A Treedom team member visits a project

Shilpa Gulati, Corporate Partnerships Manager on the D-A-CH market, recently made her first trip to one of our projects. After team members such as Ciuffo, our content manager, of course our forestry managers and then last year also Camilla and Cecilia visited a project, it was now Shilpa’s turn to see our daily work up close. 

We sat down with her and asked her a few questions about what she saw: 

Have you been to Columbia before?

It was my very first time visiting Colombia. Despite going there for vacation, I wanted to take the opportunity to also visit our project in one go!

Colombia is a very green country and the landscape is impressive as it offers everything from mountains, beaches, beautiful islands and even rainforest. Moreover, the people are really friendly and I could practice my Spanish!

What was the motivation to see the project?

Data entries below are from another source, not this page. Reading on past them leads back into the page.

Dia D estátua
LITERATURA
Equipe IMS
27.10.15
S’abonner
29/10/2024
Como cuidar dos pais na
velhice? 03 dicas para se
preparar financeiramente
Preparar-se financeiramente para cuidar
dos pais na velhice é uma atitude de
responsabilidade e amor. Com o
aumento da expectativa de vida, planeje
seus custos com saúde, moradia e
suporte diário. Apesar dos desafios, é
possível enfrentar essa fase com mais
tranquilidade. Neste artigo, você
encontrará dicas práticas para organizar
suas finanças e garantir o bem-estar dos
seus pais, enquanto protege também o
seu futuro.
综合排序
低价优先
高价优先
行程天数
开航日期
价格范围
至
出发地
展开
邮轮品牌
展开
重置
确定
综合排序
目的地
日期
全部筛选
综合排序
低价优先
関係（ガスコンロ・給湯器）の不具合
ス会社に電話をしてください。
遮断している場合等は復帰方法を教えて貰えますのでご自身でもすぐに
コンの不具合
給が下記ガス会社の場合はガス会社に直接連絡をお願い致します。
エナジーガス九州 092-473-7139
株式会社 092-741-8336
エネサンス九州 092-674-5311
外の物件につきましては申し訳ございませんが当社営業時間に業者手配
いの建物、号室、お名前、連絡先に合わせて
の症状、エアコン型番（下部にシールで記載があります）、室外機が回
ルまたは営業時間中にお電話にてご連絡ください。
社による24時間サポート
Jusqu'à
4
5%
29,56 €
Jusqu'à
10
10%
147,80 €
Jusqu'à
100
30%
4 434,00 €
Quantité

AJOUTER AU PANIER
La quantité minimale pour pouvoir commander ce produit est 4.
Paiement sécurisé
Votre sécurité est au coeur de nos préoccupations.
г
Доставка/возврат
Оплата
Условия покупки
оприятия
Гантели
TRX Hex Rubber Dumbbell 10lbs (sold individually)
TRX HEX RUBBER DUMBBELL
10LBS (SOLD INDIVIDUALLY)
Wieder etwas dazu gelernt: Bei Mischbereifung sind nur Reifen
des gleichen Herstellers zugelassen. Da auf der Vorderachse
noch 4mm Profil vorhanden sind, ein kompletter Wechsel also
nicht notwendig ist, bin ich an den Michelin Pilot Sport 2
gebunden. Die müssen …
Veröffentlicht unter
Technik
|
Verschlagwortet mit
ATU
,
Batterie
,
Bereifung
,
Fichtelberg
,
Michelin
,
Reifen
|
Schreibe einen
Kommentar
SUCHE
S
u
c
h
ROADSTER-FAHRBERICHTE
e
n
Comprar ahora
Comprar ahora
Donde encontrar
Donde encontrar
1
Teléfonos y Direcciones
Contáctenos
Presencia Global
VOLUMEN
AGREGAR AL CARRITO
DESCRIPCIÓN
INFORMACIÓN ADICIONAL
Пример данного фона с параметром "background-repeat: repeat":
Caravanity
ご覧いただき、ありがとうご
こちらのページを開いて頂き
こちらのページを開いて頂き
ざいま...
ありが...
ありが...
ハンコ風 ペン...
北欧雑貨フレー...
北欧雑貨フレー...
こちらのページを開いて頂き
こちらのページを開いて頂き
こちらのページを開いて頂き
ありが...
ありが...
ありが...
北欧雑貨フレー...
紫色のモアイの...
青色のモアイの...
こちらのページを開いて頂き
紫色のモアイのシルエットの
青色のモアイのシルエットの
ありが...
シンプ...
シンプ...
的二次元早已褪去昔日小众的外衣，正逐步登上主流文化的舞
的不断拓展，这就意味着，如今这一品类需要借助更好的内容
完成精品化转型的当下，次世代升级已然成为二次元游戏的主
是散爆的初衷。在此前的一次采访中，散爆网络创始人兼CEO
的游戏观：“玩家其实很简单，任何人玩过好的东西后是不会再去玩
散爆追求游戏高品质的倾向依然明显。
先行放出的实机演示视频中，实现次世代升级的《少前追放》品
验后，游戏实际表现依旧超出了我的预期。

First and foremost, I wanted to get a better idea of what we do on site. Of course I know much about the projects and trees, farmers and our partners, but seeing it in person and being able to even plant some trees and visit the tree nurseries myself took it to a completely new level. I got to meet some farmers, speak with them and spend time with our project patterns - I saw where the tree plantings are taking place and how it really works - and this definitely helped me gain a much better understanding of our work. I definitely feel as though I can be even more precise and confident when talking about Treedom to our clients.

What was the first impression when you got there?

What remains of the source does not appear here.